◆ **Extracted data**:

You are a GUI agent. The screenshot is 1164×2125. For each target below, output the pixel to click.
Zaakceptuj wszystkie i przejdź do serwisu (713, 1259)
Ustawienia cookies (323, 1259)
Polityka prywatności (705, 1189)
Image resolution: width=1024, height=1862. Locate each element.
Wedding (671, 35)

==

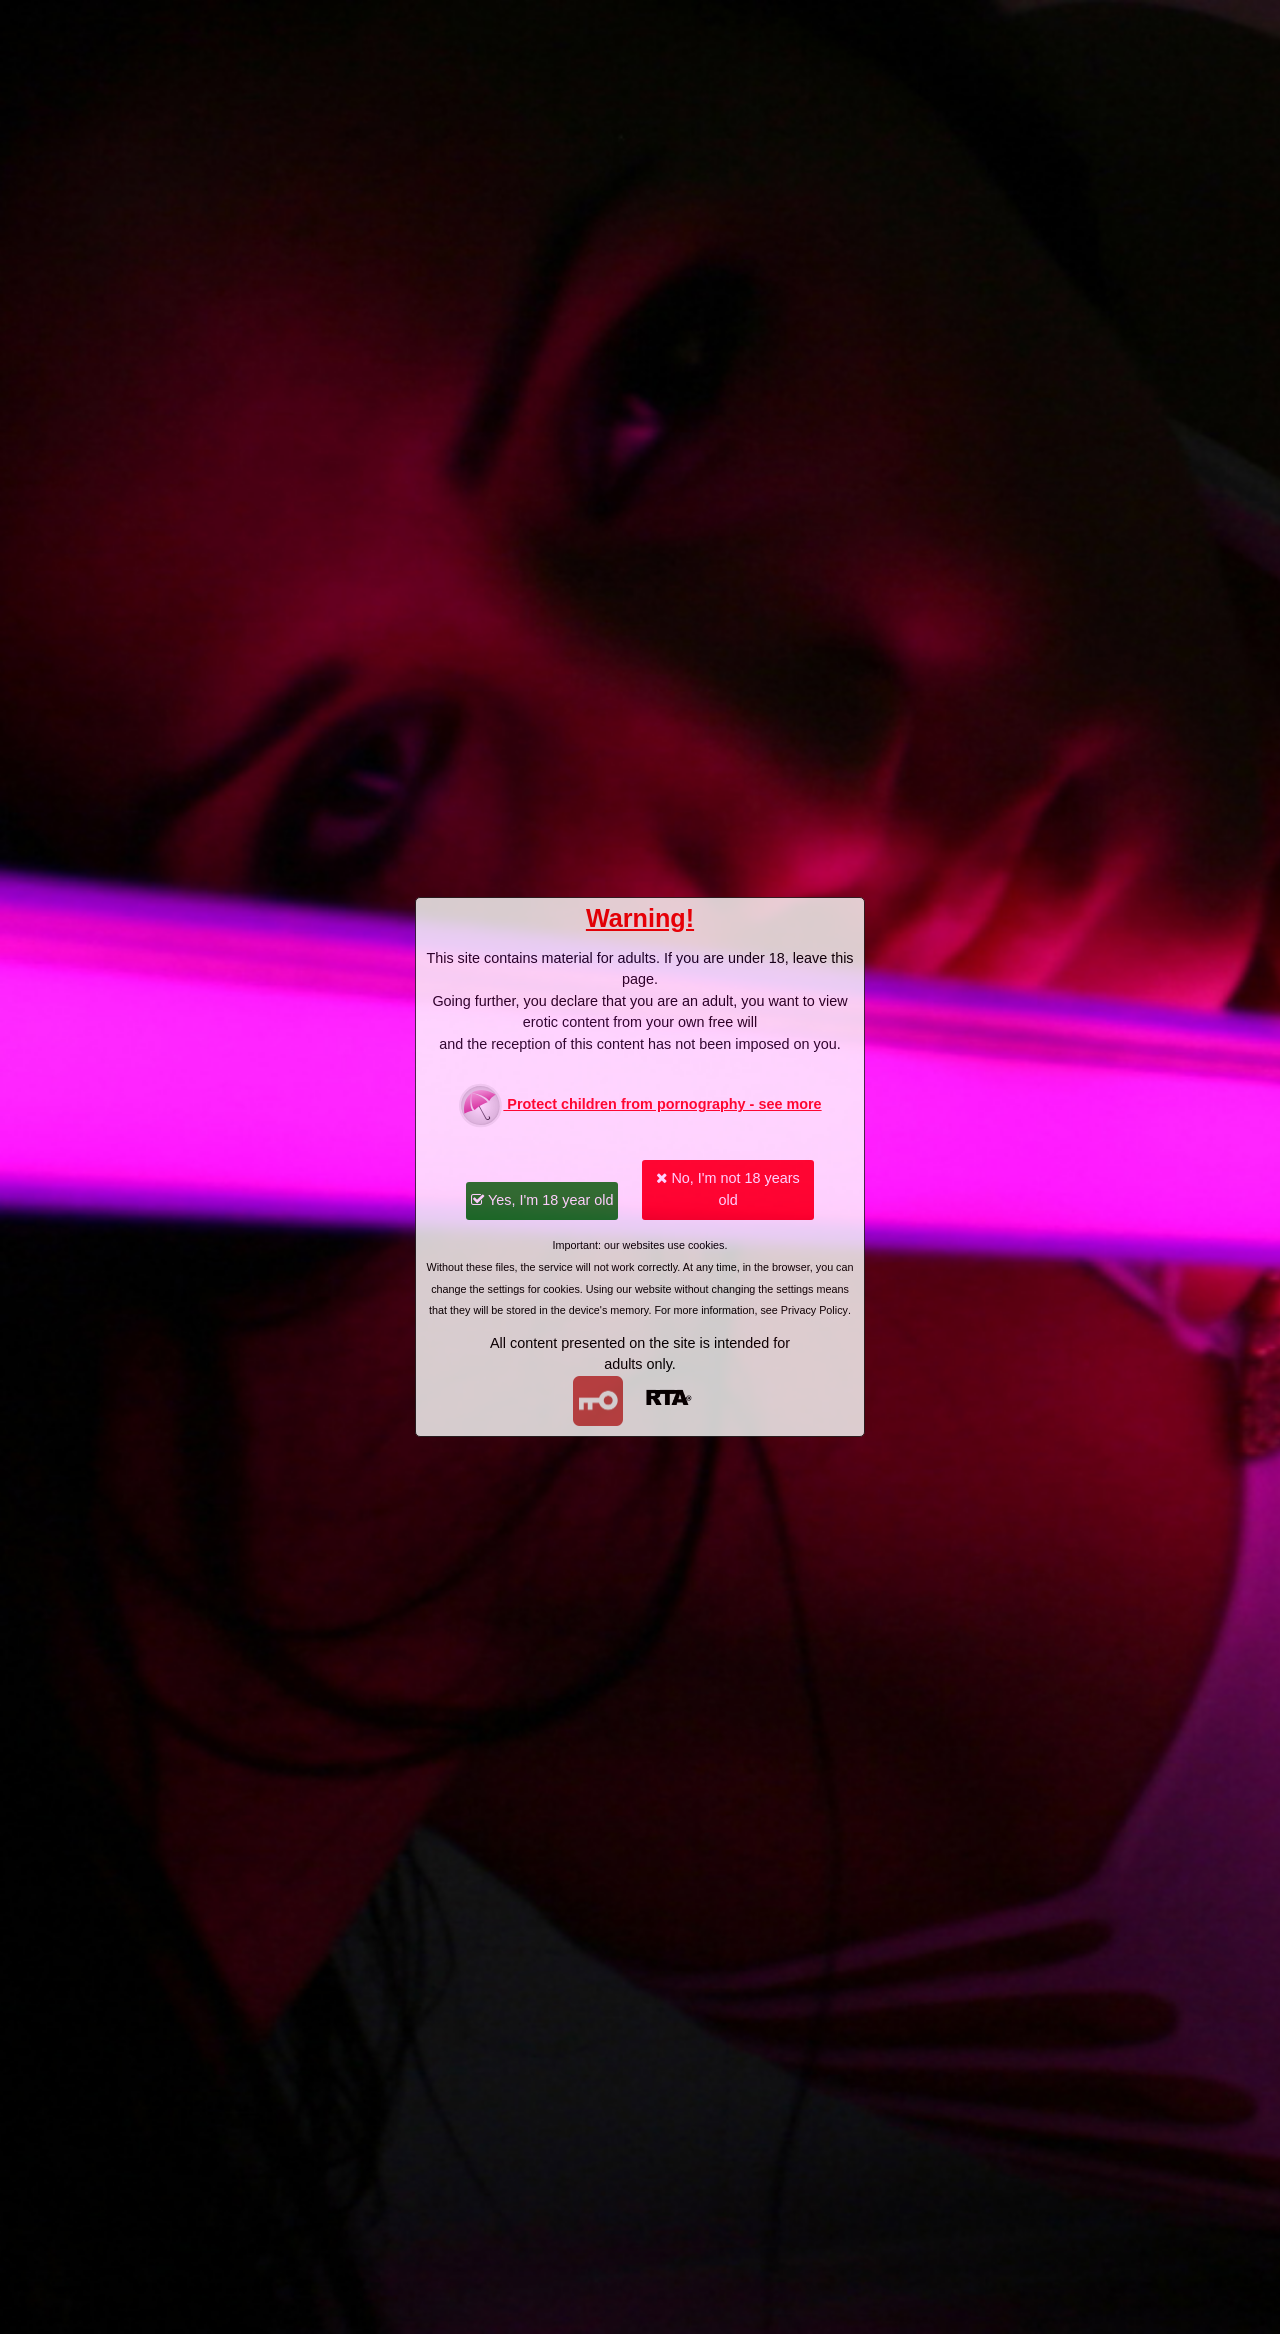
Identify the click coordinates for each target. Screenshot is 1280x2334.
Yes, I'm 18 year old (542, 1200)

* * *

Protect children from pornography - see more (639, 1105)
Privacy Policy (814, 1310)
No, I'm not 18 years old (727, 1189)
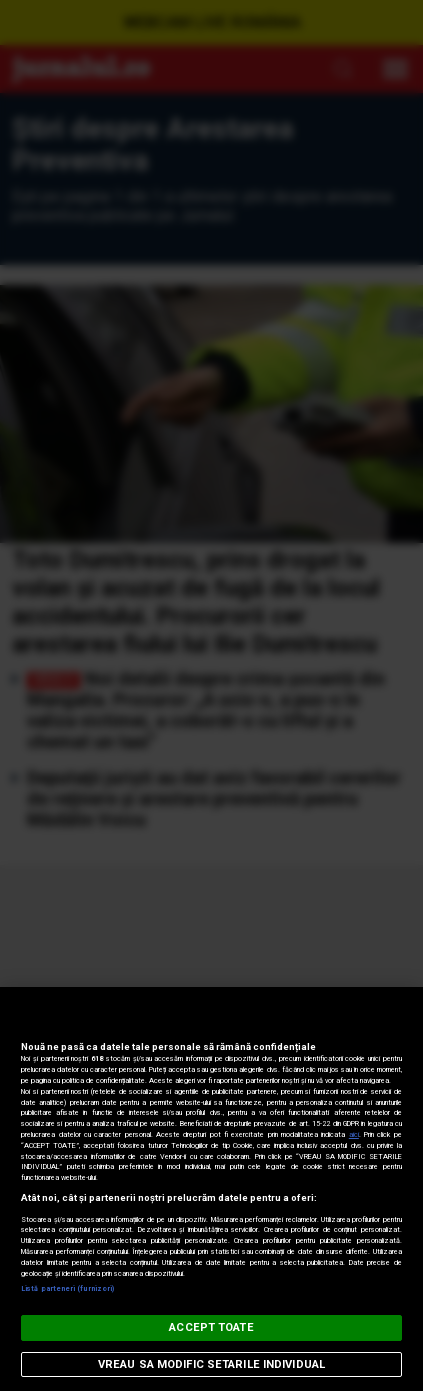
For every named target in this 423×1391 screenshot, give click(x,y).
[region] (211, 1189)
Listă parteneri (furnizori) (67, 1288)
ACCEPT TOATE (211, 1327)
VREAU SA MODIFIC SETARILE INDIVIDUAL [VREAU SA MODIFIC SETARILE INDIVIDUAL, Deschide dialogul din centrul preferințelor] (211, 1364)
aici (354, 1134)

◆ **Exercise aim**:
A single figure is all that is needed: the number of lines above that contain the string "click".

◆ **Exercise response**:
3